***** Working data *****
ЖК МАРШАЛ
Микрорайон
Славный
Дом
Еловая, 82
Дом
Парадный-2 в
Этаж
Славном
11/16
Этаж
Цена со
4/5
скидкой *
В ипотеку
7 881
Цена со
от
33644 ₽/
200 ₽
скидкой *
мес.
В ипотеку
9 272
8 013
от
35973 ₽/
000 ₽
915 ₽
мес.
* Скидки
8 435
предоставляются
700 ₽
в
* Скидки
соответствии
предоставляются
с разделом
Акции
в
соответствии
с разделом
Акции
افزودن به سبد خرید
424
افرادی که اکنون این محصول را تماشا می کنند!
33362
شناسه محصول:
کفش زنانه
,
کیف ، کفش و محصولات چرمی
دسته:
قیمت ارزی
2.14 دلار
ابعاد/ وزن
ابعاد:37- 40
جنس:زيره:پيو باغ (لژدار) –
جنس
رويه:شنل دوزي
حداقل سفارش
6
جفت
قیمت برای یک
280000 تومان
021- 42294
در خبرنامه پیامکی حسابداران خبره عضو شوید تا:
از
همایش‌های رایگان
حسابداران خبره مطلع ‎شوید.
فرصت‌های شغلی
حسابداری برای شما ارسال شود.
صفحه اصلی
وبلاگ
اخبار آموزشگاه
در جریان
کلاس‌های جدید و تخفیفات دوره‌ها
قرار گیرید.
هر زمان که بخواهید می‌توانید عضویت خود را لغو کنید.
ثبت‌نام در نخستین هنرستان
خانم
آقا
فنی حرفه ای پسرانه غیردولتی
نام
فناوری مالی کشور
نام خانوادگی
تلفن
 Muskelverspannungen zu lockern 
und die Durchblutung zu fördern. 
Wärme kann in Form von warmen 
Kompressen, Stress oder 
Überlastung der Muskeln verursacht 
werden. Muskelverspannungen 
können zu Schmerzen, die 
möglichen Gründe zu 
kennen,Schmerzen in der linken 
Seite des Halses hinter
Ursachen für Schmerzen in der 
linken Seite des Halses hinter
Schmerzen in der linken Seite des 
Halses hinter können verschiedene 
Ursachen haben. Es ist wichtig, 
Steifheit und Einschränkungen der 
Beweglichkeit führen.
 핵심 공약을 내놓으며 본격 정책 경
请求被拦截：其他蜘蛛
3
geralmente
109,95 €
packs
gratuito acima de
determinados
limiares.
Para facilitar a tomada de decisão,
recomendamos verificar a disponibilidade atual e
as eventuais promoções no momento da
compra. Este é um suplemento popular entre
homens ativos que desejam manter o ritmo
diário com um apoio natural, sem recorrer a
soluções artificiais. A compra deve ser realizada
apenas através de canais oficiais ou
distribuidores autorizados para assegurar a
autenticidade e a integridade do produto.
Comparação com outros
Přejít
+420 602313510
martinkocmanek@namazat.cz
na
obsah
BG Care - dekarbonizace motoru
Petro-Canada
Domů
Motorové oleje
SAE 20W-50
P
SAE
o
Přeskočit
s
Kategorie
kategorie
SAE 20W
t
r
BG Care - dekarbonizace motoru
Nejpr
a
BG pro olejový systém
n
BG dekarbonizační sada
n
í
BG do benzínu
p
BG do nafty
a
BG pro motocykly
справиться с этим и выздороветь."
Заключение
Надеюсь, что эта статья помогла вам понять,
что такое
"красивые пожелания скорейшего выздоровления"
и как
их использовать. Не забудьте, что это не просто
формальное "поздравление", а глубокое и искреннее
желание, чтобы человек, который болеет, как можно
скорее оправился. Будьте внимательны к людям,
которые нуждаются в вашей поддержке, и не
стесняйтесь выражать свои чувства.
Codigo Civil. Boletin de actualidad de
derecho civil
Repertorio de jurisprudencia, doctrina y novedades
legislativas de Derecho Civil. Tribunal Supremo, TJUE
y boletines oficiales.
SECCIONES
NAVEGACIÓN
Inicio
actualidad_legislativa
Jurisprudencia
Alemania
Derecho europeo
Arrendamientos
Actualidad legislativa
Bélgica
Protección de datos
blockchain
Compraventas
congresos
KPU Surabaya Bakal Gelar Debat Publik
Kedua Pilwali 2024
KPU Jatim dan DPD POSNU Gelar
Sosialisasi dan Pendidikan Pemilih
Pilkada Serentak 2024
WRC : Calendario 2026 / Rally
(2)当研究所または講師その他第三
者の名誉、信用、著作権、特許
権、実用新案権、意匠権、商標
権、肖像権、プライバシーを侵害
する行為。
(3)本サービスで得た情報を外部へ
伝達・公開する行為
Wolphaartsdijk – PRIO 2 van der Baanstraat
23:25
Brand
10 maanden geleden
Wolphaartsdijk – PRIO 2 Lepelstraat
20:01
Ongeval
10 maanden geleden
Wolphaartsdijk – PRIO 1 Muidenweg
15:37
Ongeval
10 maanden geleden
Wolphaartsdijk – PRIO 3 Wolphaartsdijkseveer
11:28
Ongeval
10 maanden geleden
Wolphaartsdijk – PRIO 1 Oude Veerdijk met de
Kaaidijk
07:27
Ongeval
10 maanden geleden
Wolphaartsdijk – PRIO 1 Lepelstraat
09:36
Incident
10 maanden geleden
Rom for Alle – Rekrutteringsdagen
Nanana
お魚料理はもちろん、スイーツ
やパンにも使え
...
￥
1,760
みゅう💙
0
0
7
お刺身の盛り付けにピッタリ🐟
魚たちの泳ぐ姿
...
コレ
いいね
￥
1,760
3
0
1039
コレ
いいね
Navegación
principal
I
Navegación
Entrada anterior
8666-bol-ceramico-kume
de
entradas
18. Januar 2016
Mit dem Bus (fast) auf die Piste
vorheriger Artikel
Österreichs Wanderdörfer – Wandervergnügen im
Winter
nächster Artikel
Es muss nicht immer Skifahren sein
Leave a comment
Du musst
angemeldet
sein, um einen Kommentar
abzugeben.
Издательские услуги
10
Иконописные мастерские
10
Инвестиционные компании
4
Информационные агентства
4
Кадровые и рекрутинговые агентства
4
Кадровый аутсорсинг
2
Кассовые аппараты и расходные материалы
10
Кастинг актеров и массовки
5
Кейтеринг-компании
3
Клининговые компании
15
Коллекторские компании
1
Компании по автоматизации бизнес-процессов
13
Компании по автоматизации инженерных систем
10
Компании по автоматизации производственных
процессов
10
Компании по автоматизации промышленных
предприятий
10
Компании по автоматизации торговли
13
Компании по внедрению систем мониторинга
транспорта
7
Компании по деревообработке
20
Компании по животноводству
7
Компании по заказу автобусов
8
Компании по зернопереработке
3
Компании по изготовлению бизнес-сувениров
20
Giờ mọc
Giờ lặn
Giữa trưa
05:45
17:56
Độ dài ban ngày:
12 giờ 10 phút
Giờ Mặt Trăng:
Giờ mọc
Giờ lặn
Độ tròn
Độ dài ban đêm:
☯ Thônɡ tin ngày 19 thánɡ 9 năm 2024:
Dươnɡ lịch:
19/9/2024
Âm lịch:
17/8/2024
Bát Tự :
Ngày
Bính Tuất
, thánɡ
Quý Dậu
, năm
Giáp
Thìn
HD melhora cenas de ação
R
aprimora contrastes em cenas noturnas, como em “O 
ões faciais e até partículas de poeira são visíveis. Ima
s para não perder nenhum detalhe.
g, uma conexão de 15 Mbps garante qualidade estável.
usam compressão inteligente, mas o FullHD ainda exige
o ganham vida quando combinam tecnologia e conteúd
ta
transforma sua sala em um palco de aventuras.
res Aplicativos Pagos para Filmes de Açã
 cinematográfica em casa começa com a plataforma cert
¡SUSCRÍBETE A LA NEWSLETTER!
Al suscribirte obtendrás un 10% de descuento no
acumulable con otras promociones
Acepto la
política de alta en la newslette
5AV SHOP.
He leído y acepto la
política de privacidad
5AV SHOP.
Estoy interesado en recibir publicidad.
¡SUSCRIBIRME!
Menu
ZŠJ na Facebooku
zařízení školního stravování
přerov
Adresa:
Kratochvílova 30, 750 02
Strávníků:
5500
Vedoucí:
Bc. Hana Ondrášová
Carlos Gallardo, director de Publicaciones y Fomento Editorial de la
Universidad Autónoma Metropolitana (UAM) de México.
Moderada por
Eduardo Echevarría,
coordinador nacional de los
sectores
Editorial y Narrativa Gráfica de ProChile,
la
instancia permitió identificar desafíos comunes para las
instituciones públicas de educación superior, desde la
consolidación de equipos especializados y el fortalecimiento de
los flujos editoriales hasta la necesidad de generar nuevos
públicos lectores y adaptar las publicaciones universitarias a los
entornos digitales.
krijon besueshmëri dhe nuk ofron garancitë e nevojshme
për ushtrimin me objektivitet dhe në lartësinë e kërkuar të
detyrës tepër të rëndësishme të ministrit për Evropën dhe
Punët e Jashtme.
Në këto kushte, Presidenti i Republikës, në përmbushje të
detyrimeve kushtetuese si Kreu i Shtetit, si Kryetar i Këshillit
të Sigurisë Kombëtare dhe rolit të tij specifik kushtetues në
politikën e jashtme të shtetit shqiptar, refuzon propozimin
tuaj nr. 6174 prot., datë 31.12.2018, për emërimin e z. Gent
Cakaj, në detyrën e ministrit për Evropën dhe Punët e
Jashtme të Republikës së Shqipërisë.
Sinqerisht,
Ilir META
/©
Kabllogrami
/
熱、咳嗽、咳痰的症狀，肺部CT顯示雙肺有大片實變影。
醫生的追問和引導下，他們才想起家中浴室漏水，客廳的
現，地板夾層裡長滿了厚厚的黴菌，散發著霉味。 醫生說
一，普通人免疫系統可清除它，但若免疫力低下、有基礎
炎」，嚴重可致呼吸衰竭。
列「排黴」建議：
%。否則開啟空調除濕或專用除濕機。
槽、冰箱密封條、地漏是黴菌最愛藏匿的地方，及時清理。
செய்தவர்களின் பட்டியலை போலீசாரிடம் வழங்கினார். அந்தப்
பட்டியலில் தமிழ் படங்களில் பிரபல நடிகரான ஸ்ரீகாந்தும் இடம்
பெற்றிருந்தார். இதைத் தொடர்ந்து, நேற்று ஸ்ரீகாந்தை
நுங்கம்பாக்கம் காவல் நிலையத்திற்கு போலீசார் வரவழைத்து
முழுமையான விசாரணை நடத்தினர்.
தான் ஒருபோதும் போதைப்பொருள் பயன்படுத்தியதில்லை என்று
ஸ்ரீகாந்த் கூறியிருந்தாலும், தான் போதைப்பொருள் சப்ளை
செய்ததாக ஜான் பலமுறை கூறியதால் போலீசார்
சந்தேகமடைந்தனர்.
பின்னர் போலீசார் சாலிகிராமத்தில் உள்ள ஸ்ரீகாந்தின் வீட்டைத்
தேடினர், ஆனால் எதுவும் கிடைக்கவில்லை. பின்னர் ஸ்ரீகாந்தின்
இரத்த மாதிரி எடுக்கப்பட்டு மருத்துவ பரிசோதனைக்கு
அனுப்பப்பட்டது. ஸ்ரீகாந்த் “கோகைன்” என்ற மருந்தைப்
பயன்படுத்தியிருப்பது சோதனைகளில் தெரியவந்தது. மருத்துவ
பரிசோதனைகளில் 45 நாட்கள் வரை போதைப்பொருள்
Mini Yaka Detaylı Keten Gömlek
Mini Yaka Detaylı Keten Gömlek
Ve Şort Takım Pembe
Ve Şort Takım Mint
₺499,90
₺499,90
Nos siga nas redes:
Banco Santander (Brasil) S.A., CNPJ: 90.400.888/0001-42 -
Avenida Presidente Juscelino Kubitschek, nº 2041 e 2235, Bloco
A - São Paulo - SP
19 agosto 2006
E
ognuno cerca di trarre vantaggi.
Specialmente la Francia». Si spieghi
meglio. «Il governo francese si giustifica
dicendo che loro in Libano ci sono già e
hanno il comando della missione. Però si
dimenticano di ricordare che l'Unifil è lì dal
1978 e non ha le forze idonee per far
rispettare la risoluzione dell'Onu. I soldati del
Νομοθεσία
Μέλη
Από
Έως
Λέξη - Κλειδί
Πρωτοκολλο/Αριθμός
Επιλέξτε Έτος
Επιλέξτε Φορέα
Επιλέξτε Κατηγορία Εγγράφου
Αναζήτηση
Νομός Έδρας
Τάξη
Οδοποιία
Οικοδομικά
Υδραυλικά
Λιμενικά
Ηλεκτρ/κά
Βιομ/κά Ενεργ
*****
What to do
Please return all lines in the material above that include the word "Republikës".

Exercise solution
Në këto kushte, Presidenti i Republikës, në përmbushje të
Jashtme të Republikës së Shqipërisë.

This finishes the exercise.